╭─ EXERCISE DATA

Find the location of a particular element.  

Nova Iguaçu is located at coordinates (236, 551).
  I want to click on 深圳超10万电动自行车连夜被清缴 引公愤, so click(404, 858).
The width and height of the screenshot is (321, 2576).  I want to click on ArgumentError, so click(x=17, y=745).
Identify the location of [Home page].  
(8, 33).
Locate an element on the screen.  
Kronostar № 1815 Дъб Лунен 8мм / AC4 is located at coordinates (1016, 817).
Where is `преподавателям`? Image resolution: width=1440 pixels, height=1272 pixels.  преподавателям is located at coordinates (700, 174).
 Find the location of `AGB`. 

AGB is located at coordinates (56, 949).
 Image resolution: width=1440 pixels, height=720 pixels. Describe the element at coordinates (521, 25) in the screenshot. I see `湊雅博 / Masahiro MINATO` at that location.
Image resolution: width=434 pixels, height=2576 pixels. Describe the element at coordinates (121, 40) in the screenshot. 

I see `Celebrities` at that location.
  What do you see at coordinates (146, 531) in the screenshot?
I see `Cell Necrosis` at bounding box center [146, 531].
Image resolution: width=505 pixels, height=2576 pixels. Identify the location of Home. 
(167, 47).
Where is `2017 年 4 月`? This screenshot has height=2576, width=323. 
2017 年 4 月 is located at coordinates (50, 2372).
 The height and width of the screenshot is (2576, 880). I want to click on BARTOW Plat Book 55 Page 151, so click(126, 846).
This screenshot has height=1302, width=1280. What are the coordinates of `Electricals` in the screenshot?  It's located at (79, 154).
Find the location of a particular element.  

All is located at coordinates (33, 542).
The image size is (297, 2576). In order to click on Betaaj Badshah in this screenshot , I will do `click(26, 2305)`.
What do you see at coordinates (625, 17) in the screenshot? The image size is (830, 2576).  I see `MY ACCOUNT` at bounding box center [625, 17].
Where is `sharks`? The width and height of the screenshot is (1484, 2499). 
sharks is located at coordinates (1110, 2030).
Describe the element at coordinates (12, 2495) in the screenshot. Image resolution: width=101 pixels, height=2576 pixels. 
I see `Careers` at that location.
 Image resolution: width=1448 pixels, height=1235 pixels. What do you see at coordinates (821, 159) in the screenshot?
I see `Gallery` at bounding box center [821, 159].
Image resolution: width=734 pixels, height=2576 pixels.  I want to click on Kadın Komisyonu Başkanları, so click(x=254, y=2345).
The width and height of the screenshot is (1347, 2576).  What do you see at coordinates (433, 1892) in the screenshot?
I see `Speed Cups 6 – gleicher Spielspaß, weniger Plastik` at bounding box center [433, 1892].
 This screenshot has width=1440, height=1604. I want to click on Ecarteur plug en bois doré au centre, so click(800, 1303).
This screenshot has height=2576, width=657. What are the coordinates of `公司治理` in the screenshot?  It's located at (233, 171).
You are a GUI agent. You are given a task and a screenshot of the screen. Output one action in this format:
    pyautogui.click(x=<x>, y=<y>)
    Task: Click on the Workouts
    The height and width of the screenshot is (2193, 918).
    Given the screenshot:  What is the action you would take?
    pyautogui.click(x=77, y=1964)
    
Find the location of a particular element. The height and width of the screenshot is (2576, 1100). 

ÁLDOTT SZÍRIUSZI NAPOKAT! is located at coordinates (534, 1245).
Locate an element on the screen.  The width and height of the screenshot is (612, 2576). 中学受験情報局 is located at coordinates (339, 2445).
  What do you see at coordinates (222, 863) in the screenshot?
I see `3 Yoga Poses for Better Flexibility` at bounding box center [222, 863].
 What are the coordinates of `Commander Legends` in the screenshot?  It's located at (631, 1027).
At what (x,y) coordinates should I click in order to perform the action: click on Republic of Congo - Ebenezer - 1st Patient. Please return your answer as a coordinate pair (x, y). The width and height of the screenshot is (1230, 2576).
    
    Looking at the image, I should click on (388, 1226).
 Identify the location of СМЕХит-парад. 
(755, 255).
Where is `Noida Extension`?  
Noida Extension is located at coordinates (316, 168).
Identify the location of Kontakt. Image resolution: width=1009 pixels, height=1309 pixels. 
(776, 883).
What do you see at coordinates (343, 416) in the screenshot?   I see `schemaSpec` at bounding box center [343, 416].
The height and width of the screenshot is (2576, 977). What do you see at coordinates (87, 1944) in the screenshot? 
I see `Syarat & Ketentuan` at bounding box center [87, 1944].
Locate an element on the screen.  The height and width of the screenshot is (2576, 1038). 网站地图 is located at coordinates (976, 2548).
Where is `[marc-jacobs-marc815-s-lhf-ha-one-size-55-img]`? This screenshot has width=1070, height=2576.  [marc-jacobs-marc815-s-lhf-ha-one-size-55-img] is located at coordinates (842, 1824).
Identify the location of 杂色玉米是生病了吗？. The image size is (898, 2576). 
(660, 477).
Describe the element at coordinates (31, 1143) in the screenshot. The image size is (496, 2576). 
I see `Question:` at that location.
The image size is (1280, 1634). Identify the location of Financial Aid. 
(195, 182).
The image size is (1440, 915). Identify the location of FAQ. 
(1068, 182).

╰─

* _WHAT YOU NEED TO DO_
A faithful, complete copy of the entries above is required.

* _SOLUTION FOR THIS EXERCISE_
Find the location of a particular element.  

Nova Iguaçu is located at coordinates (236, 551).
  I want to click on 深圳超10万电动自行车连夜被清缴 引公愤, so click(404, 858).
The width and height of the screenshot is (321, 2576).  I want to click on ArgumentError, so click(x=17, y=745).
Identify the location of [Home page].  
(8, 33).
Locate an element on the screen.  
Kronostar № 1815 Дъб Лунен 8мм / AC4 is located at coordinates (1016, 817).
Where is `преподавателям`? Image resolution: width=1440 pixels, height=1272 pixels.  преподавателям is located at coordinates (700, 174).
 Find the location of `AGB`. 

AGB is located at coordinates (56, 949).
 Image resolution: width=1440 pixels, height=720 pixels. Describe the element at coordinates (521, 25) in the screenshot. I see `湊雅博 / Masahiro MINATO` at that location.
Image resolution: width=434 pixels, height=2576 pixels. Describe the element at coordinates (121, 40) in the screenshot. 

I see `Celebrities` at that location.
  What do you see at coordinates (146, 531) in the screenshot?
I see `Cell Necrosis` at bounding box center [146, 531].
Image resolution: width=505 pixels, height=2576 pixels. Identify the location of Home. 
(167, 47).
Where is `2017 年 4 月`? This screenshot has height=2576, width=323. 
2017 年 4 月 is located at coordinates (50, 2372).
 The height and width of the screenshot is (2576, 880). I want to click on BARTOW Plat Book 55 Page 151, so click(126, 846).
This screenshot has height=1302, width=1280. What are the coordinates of `Electricals` in the screenshot?  It's located at (79, 154).
Find the location of a particular element.  

All is located at coordinates (33, 542).
The image size is (297, 2576). In order to click on Betaaj Badshah in this screenshot , I will do `click(26, 2305)`.
What do you see at coordinates (625, 17) in the screenshot? The image size is (830, 2576).  I see `MY ACCOUNT` at bounding box center [625, 17].
Where is `sharks`? The width and height of the screenshot is (1484, 2499). 
sharks is located at coordinates (1110, 2030).
Describe the element at coordinates (12, 2495) in the screenshot. Image resolution: width=101 pixels, height=2576 pixels. 
I see `Careers` at that location.
 Image resolution: width=1448 pixels, height=1235 pixels. What do you see at coordinates (821, 159) in the screenshot?
I see `Gallery` at bounding box center [821, 159].
Image resolution: width=734 pixels, height=2576 pixels.  I want to click on Kadın Komisyonu Başkanları, so click(x=254, y=2345).
The width and height of the screenshot is (1347, 2576).  What do you see at coordinates (433, 1892) in the screenshot?
I see `Speed Cups 6 – gleicher Spielspaß, weniger Plastik` at bounding box center [433, 1892].
 This screenshot has width=1440, height=1604. I want to click on Ecarteur plug en bois doré au centre, so click(800, 1303).
This screenshot has height=2576, width=657. What are the coordinates of `公司治理` in the screenshot?  It's located at (233, 171).
You are a GUI agent. You are given a task and a screenshot of the screen. Output one action in this format:
    pyautogui.click(x=<x>, y=<y>)
    Task: Click on the Workouts
    The height and width of the screenshot is (2193, 918).
    Given the screenshot:  What is the action you would take?
    pyautogui.click(x=77, y=1964)
    
Find the location of a particular element. The height and width of the screenshot is (2576, 1100). 

ÁLDOTT SZÍRIUSZI NAPOKAT! is located at coordinates (534, 1245).
Locate an element on the screen.  The width and height of the screenshot is (612, 2576). 中学受験情報局 is located at coordinates (339, 2445).
  What do you see at coordinates (222, 863) in the screenshot?
I see `3 Yoga Poses for Better Flexibility` at bounding box center [222, 863].
 What are the coordinates of `Commander Legends` in the screenshot?  It's located at (631, 1027).
At what (x,y) coordinates should I click in order to perform the action: click on Republic of Congo - Ebenezer - 1st Patient. Please return your answer as a coordinate pair (x, y). The width and height of the screenshot is (1230, 2576).
    
    Looking at the image, I should click on (388, 1226).
 Identify the location of СМЕХит-парад. 
(755, 255).
Where is `Noida Extension`?  
Noida Extension is located at coordinates (316, 168).
Identify the location of Kontakt. Image resolution: width=1009 pixels, height=1309 pixels. 
(776, 883).
What do you see at coordinates (343, 416) in the screenshot?   I see `schemaSpec` at bounding box center [343, 416].
The height and width of the screenshot is (2576, 977). What do you see at coordinates (87, 1944) in the screenshot? 
I see `Syarat & Ketentuan` at bounding box center [87, 1944].
Locate an element on the screen.  The height and width of the screenshot is (2576, 1038). 网站地图 is located at coordinates (976, 2548).
Where is `[marc-jacobs-marc815-s-lhf-ha-one-size-55-img]`? This screenshot has width=1070, height=2576.  [marc-jacobs-marc815-s-lhf-ha-one-size-55-img] is located at coordinates (842, 1824).
Identify the location of 杂色玉米是生病了吗？. The image size is (898, 2576). 
(660, 477).
Describe the element at coordinates (31, 1143) in the screenshot. The image size is (496, 2576). 
I see `Question:` at that location.
The image size is (1280, 1634). Identify the location of Financial Aid. 
(195, 182).
The image size is (1440, 915). Identify the location of FAQ. 
(1068, 182).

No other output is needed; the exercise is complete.